Tuesday, March 4, 2014
When did you choose to be gay?
When I found out that there was a choice, at first, I was in shock... "whaaat, there's another option????" So first I looked at my friends, saw how easy stuff was for them. Then, I looked at the gay people getting beat up around me and thought "well damn, that's what I want for myself!" ... so I chose gay.
Because I chose to be gay, I spent the first 19 years of my life living in fear.
Because I chose to be gay, my parents hated me after I told them about my choice.
If only I had chosen to take the easy social path, like all you people who chose to be straight.
I've met other people who also chose to be gay, we talk about the moment when we realized there was a choice.
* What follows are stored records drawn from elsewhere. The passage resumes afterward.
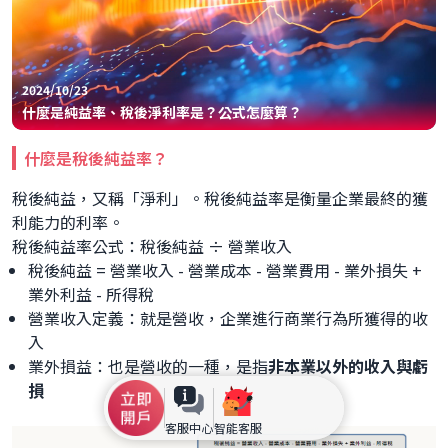
2024/10/23
什麼是純益率、稅後淨利率是？公式怎麼算？
什麼是稅後純益率？
稅後純益，又稱「淨利」。稅後純益率是衡量企業最終的獲
利能力的利率。
稅後純益率公式：稅後純益 ÷ 營業收入
稅後純益 = 營業收入 - 營業成本 - 營業費用 - 業外損失 +
業外利益 - 所得稅
營業收入定義：就是營收，企業進行商業行為所獲得的收
入
業外損益：也是營收的一種，是指
非本業以外的收入與虧
損
客服中心
智能客服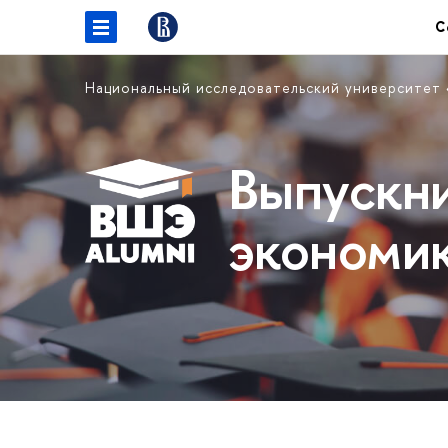
С
Национальный исследовательский университет
Выпускн
экономи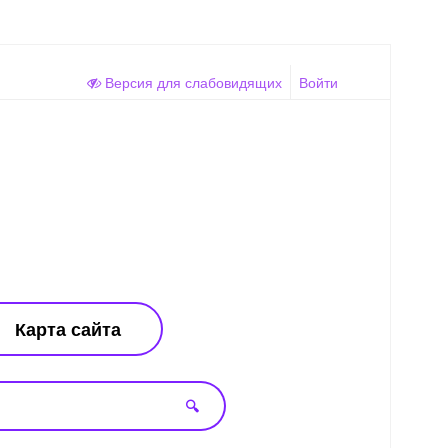
Версия для слабовидящих
Войти
Карта сайта
🔍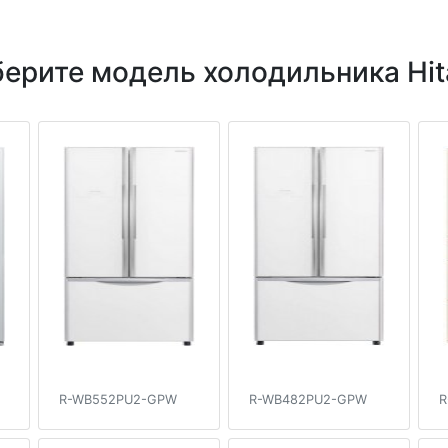
ерите модель холодильника Hit
R-WB552PU2-GPW
R-WB482PU2-GPW
R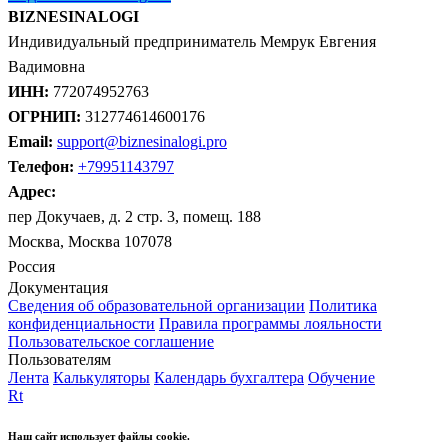
BIZNESINALOGI
Индивидуальный предприниматель Мемрук Евгения
Вадимовна
ИНН:
772074952763
ОГРНИП:
312774614600176
Email:
support@biznesinalogi.pro
Телефон:
+79951143797
Адрес:
пер Докучаев, д. 2 стр. 3, помещ. 188
Москва, Москва 107078
Россия
Документация
Сведения об образовательной организации
Политика
конфиденциальности
Правила программы лояльности
Пользовательское соглашение
Пользователям
Лента
Калькуляторы
Календарь бухгалтера
Обучение
Rt
Наш сайт использует файлы cookie.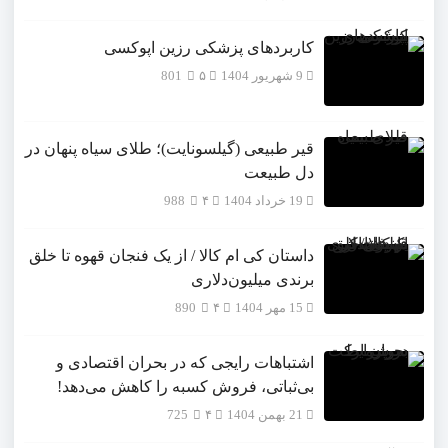
کاربردهای پزشکی رزین اپوکسی
9 شهریور 1404
۵
801
قیر طبیعی (گیلسونایت)؛ طلای سیاه پنهان در
دل طبیعت
19 خرداد 1404
۴
988
داستان کی ام کالا / از یک فنجان قهوه تا خلق
برندی میلیون‌دلاری
15 مهر 1404
۴
890
اشتباهات رایجی که در بحران اقتصادی و
بی‌ثباتی، فروش کسبه را کاهش می‌دهد!
21 بهمن 1404
۴
725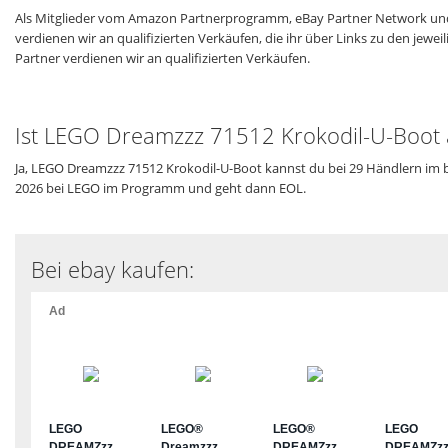
Als Mitglieder vom Amazon Partnerprogramm, eBay Partner Network und
verdienen wir an qualifizierten Verkäufen, die ihr über Links zu den jew
Partner verdienen wir an qualifizierten Verkäufen.
Ist LEGO Dreamzzz 71512 Krokodil-U-Boot a
Ja, LEGO Dreamzzz 71512 Krokodil-U-Boot kannst du bei 29 Händlern im b
2026 bei LEGO im Programm und geht dann EOL.
Bei ebay kaufen: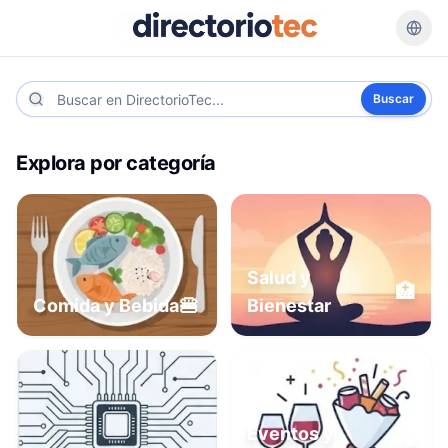
Buscar
Explora por categoría
Salud y
🏥
🍔
Comida y Bebida
Bienestar
Eventos y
Sometimes we talk about when we learned about the gay lifestyle and how it limits our legal capabilities; some of us thought that hospital visitation rights were just silly and petty. Who would want family members who love you, choose gay!!!
But to answer your question: When did I choose to become gay??
It was the same time I realized that gay was an option, because if gay is an option, straight is one too. So while all my other friends were choosing to remain straight, I knew I was a bit different.
I knew I was a bit different very early on: I liked Barbies, I liked theater, I liked looking at the guys in underwear ads. And since I somehow liked all this stuff before I realized there was a choice, it seemed fitting....
.... but wait a minute......
if I liked Barbies and stuff before discovering about the possibility of a choice, then maybe I was gay before the concept of a choice was even considered.....
but if that's true.... that would mean....
that being gay is not a damn choice. It's inherent, kiddo.... just like skin color, eye color, baldness or being straight.